The issue is with the wiring harness for the passenger-side windshield wiper motor. On affected vehicles, a faulty seal in the wiring can cause water, wiper fluid and other liquids or materials to leak into the wiring harness connector. The wiper motor can work erratically or fail as a result, reducing visibility and increase the chances of a crash.
The defect, according to the New York Times, was discovered at the factory, where all U.S. Ford Focus models are assembled. The recall being limited to vehicles made on or before Oct. 18, 2011 means Ford could have received a bad batch of parts from the manufacturer, though automakers are usually loathe to disclose if they received a bad shipment or from which manufacturer they received them from.

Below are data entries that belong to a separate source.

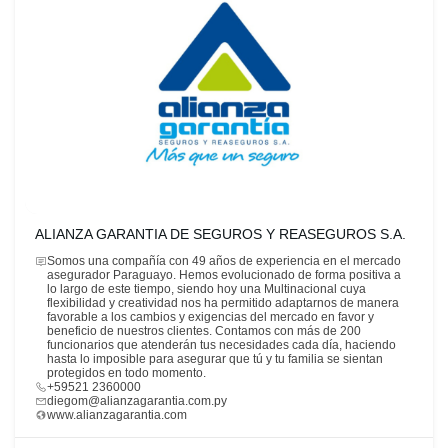
ALIANZA GARANTIA DE SEGUROS Y REASEGUROS S.A.
Somos una compañía con 49 años de experiencia en el mercado
asegurador Paraguayo. Hemos evolucionado de forma positiva a
lo largo de este tiempo, siendo hoy una Multinacional cuya
flexibilidad y creatividad nos ha permitido adaptarnos de manera
favorable a los cambios y exigencias del mercado en favor y
beneficio de nuestros clientes. Contamos con más de 200
funcionarios que atenderán tus necesidades cada día, haciendo
hasta lo imposible para asegurar que tú y tu familia se sientan
protegidos en todo momento.
+59521 2360000
diegom@alianzagarantia.com.py
www.alianzagarantia.com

The recall will start by May 21. Ford will contact owners and direct them to take their cars to their local Ford dealership and service center, where the wiper wiring harness will be cleaned, inspected and sealed or replaced as necessary, free of charge.
E-series van switches cleared by NHTSA
In other news, the National Highway Traffic Safety Administration has wrapped a probe into faulty blower motor switches in the E-350 and E-450 series of large passenger vans, according to The Detroit News. The agency had received 1,036 complaints of failed switches, two of which resulted in a fire. No injuries were reported.
The NHTSA began an investigation in December of 2009 into the possibility of fire in nearly 1.1 million 1997 to 2008 E-350 and E-450 vans. The probe was upgraded to an engineering analysis in April 2010, often the last step before a recall.
However, the NHTSA is not urging Ford to issue a recall. Ford has issued a technical service bulletin ordering dealers to replace the switch and electrical connector with a different switch that is less likely to fail or cause a fire.